总之,在角色扮演类游戏中,呈现游戏动态画面仍有构成合理使用的余地,但需要结合具体画面的性质来考虑是否合理。在广州知识产权法院审结的“梦幻西游2案”中,法院不对YY平台上的各个动态画面呈现何种内容加以具体分析,仅因“梦幻西游2”属于角色扮演类游戏,即断定动态画面是影视作品、反映制作者的思想,明显忽略著作权法保护的对象是表现在特定介质上的具体结果。

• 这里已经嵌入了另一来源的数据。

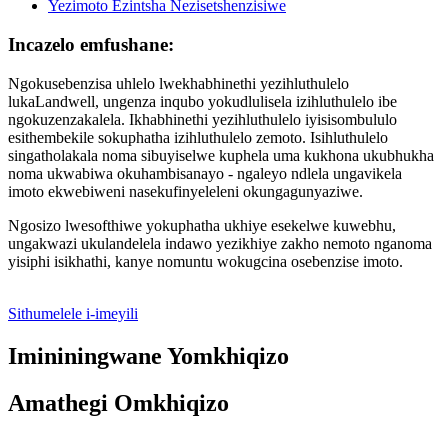
Incazelo emfushane:
Ngokusebenzisa uhlelo lwekhabhinethi yezihluthulelo
lukaLandwell, ungenza inqubo yokudlulisela izihluthulelo ibe
ngokuzenzakalela. Ikhabhinethi yezihluthulelo iyisisombululo
esithembekile sokuphatha izihluthulelo zemoto. Isihluthulelo
singatholakala noma sibuyiselwe kuphela uma kukhona ukubhukha
noma ukwabiwa okuhambisanayo - ngaleyo ndlela ungavikela
imoto ekwebiweni nasekufinyeleleni okungagunyaziwe.
Ngosizo lwesofthiwe yokuphatha ukhiye esekelwe kuwebhu,
ungakwazi ukulandelela indawo yezikhiye zakho nemoto nganoma
yisiphi isikhathi, kanye nomuntu wokugcina osebenzise imoto.
Sithumelele i-imeyili
Imininingwane Yomkhiqizo
Amathegi Omkhiqizo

游戏播放产业的迅猛发展引来各方的关注,著作权法作为一套有精致逻辑、严密框架的法律明显不能因为有新的利益需要被承认而打破一直以来都予以适用的规则,否则,这既会破坏制度的稳定统一性,又可能会产生利益天平的不恰当倾斜。游戏类型差异很大导致游戏动态画面的差异同样很大,这决定我们要分门别类地讨论,某些类型动态画面可以受到著作权法保护,而另一些则无须保护。这也告诉我们,法律从来不是一部就够用的,它需要形成体系,从不同的侧面对社会现实作出不同的调整,这才能真正地实现法治。
注释:
①参见(2014)沪一中民五(知)初字第23号。
②参见(2015)浦民三(知)初字第191号。
③参见(2016)沪73民终190号。
④参见(2015)粤知法著民初字第16号。
⑤参见(2015)苏中知民初字第201号。
⑥游戏播放包括直播与录播两种:游戏动态画面在游戏直播与录播中起到最为重要的地位,直播或播放的画面以呈现游戏动态画面为主,直播或播放者的评论、分析也是围绕着游戏动态画面展开的。学术界讨论多限于“直播”,实际上还有“录播”的播放形态。“直播”与“录播”只是纳入了不同的著作权权利类型中,对本文的讨论无实质影响,故本文采取“播放”一词涵盖“直播”与“录播”两种类型。
⑦尽管电子游戏资源库(俗称文件夹)中包含诸多程序、文字、图片、视频等内容,其似乎有适用汇编作品予以保护的空间。但汇编作品保护的是著作权人具有独创性的选择与排列特定信息而呈现的结果,本身不保护各个信息本身。姑且不论制作者对文件夹信息的选择是否体现出其独特的选择预安排,即使认定其满足上述要求,但他人利用不相同的信息作组合,即可轻松避免沦为实质相同,所以讨论文件夹是否构成汇编作品无实际价值,本文不再赘述。